The Glasgow Necropolis

Glasgow Necropolis
Visited September 2012

The Glasgow Necropolis is the rather glorious name given to the main Victorian cemetery in Glasgow, located right by Glasgow Cathedral. It was opened in 1832 as a garden cemetery, although the statue of John Knox which looks over the cemetery was already in place then. The cemetery is on a shallow hill, with the main mausoleums to the great and the good at the top. Parts of the cemetery seem rather modern and, in that Scots way, a bit dour, but there are some splendid carvings and monuments to be seen. Many of Glasgow's great and good from the Victorian and Edwardian periods are here, and it's easy to spend a few hours wandering around the site - even on a sunny summer's day it wasn't very busy. Parts of it are rather landscaped - at the top of the hill it's all mown lawns and fancy tombs, while at the bottom it's more overgrown (although not nearly as much as in some cemeteries I've visited, not by a long shot).

The Friends of Glasgow Necropolis run regular tours of the site, and there's also a heritage trail, available on this site https://www.glasgow.gov.uk/index.aspx?articleid=8104, which is well worth following.

Team up a visit to the cemetery with a visit to the Cathedral and to St Mungo's Museum of Religious Life for a full day out and a spot of spiritual awakening too!
 








 

Friday 8 January 2016

Tomb of the Mahdi, Sudan

Tomb of the Mahdi, Omdurman
Visited November 2007 and January 2009

In 2007 and 2009 I was lucky enough to spend time working in Khartoum, Sudan. Across the river from Khartoum is Omdurman, the largest city in Sudan, and the site of the tomb of the Mahdi, and of the Battle of Omdurman (1898) where Kitchener beat the local forces and gave Britain control over the Sudan.

This tomb is a rebuilt version of that built for the Mahdi, Muhammad Ahmad, who died in 1885, who was a religious leader and military campaigner. I'm not going to go into all the political details of who the Mahdi was, and the whole capture of Khartoum - read more about it here: https://en.wikipedia.org/wiki/Muhammad_Ahmad

The original of this tomb was destroyed on the orders of Kitchener, and the Mahdi's ashes were thrown into the Nile (his skull was saved by Kitchener).  The tomb was later rebuilt into the one that survives today, although it is generally closed to visitors.
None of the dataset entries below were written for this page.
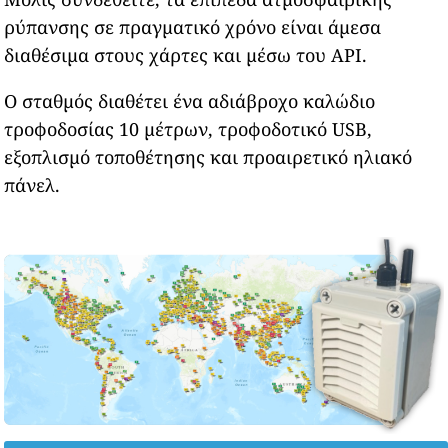
ρύπανσης σε πραγματικό χρόνο είναι άμεσα
διαθέσιμα στους χάρτες και μέσω του API.
Ο σταθμός διαθέτει ένα αδιάβροχο καλώδιο
τροφοδοσίας 10 μέτρων, τροφοδοτικό USB,
εξοπλισμό τοποθέτησης και προαιρετικό ηλιακό
πάνελ.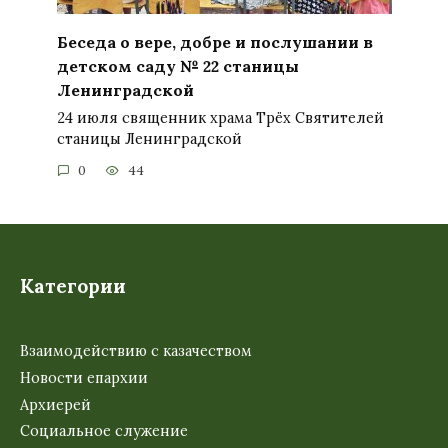
Беседа о вере, добре и послушании в
детском саду № 22 станицы
Ленинградской
24 июля священник храма Трёх Святителей
станицы Ленинградской
0
44
Категории
Взаимодействию с казачеством
Новости епархии
Архиерей
Социальное служение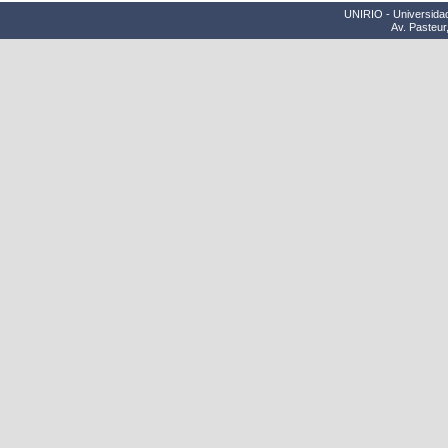
UNIRIO - Universidad
Av. Pasteur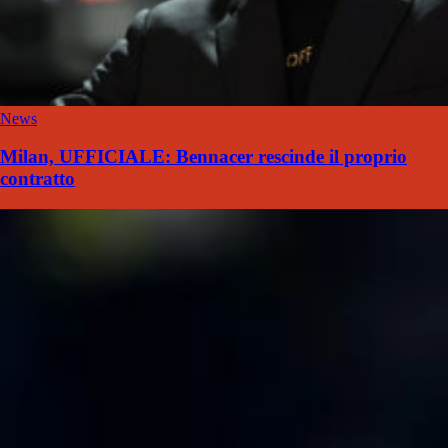
News
Milan, UFFICIALE: Bennacer rescinde il proprio
contratto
I only saw it from the outside (you get a great view from the Omdurman Museum, close by).


 

Hili 'Grand Tomb', Al Ain (UAE)

Hili 'Grand Tomb', Al Ain (Abu Dhabi Emirate, UAE)
Visited November 2012

In the Oasis town of Al Ain (meaning 'The Well'), about 2 hours drive south of Abu Dhabi city, is the Hili Archaeological Park. Here are some of the best preserved Bronze Age remains in the area, including the remains of buildings, in particular a tower, and tombs. I only had a brief visit here, as the light was fading, so the main tomb I was able to see and photograph is the Grand Tomb (also known as the Great Tomb). It's fenced off, so visitors are unable to enter the tomb - sad for those of us with an interest in history/archaeology, but good for the preservation of the tomb itself.

The tomb has been reconstructed, mostly using original blocks. It dates from around 2000BCE, and was excavated in the 1970s by Danish archaeologists. It measures about 12m diameter and 4m high, and above the door is a carving of two human figures and two Arabian oryx. It would have been used for communal burials, rather than one high ranking individual.

The park itself seems to be interesting, with a number of archaeological sites dotted around. If you find yourself in the area (maybe on a stopover in Abu Dhabi and desperate to get out of the city?), it's worth coming here, as well as visiting the Al Ain National Museum and the palm orchards in the oasis beside the Museum.